An exploit for an unpatched vulnerability in the Microsoft XML Core Services (MSXML) has been incorporated into Blackhole, one of the most widely used Web attack toolkits, according to security researchers from antivirus firm Sophos.
The security flaw is identified as CVE-2012-1889 and is what security researchers call a zero-day vulnerability -- an actively exploited vulnerability for which an official patch doesn't yet exist.
CVE-2012-1889 allows remote attackers to execute malicious code on a user's computer if they convince the user to visit a specially crafted Web page in Internet Explorer.
On June 12, Microsoft published a security advisory regarding this security flaw and provided users with several work-arounds for it, including a semi-automated "Fix it" solution.

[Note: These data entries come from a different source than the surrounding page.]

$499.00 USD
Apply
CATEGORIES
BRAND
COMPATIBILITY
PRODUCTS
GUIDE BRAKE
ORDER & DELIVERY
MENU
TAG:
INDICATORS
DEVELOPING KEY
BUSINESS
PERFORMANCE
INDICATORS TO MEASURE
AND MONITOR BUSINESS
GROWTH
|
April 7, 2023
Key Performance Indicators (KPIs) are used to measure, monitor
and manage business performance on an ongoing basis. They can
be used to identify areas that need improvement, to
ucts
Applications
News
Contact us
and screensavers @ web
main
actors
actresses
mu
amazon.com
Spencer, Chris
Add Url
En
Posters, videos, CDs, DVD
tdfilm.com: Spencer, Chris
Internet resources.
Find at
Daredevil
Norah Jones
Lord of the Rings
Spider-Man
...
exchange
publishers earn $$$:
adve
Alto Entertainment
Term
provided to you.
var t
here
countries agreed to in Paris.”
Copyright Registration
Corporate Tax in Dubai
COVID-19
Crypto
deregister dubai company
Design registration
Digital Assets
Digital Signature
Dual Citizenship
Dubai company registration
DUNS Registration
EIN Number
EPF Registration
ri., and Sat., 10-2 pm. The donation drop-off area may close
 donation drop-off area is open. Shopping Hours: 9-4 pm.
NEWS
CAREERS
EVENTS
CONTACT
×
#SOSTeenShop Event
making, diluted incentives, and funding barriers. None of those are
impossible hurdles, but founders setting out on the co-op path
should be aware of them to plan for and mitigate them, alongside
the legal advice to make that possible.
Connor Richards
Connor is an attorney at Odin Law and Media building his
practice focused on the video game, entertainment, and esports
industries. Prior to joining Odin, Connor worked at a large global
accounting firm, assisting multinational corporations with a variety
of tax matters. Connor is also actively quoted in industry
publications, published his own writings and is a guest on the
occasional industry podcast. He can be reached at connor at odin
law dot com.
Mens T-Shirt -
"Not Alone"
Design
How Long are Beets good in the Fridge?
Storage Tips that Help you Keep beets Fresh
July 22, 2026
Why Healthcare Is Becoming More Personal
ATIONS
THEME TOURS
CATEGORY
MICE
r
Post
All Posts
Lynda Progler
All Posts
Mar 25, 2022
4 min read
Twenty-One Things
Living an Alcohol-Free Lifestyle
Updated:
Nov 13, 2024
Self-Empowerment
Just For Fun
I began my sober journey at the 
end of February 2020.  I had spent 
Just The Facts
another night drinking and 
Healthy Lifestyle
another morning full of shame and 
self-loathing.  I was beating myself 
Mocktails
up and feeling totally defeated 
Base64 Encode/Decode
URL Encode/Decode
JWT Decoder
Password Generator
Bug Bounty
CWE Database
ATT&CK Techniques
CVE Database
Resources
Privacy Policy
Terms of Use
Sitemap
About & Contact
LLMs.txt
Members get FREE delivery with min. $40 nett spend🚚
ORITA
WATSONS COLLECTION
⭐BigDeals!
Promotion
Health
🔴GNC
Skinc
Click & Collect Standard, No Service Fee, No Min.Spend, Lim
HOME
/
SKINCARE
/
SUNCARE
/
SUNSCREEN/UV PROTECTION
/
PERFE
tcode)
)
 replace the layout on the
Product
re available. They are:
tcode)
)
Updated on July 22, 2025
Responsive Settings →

Since then, exploit code for the vulnerability was added to the open-source Metasploit penetration testing framework, making it available for anyone to copy and potentially misuse.
"Within a week, CVE-2012-1889 exploiting code very similar to that published to Metasploit was seen within the landing page of a Blackhole exploit kit site," said Fraser Howard, a principal virus researcher at Sophos, in a blog post on Friday.
Blackhole is one of the most popular exploit toolkits -- malicious Web applications designed to exploit vulnerabilities in browser plug-ins and other components in order to distribute malware.
Exploit kits are used in the majority of Web-based attacks launched from compromised websites and are one of the primary methods of infected computers with malware.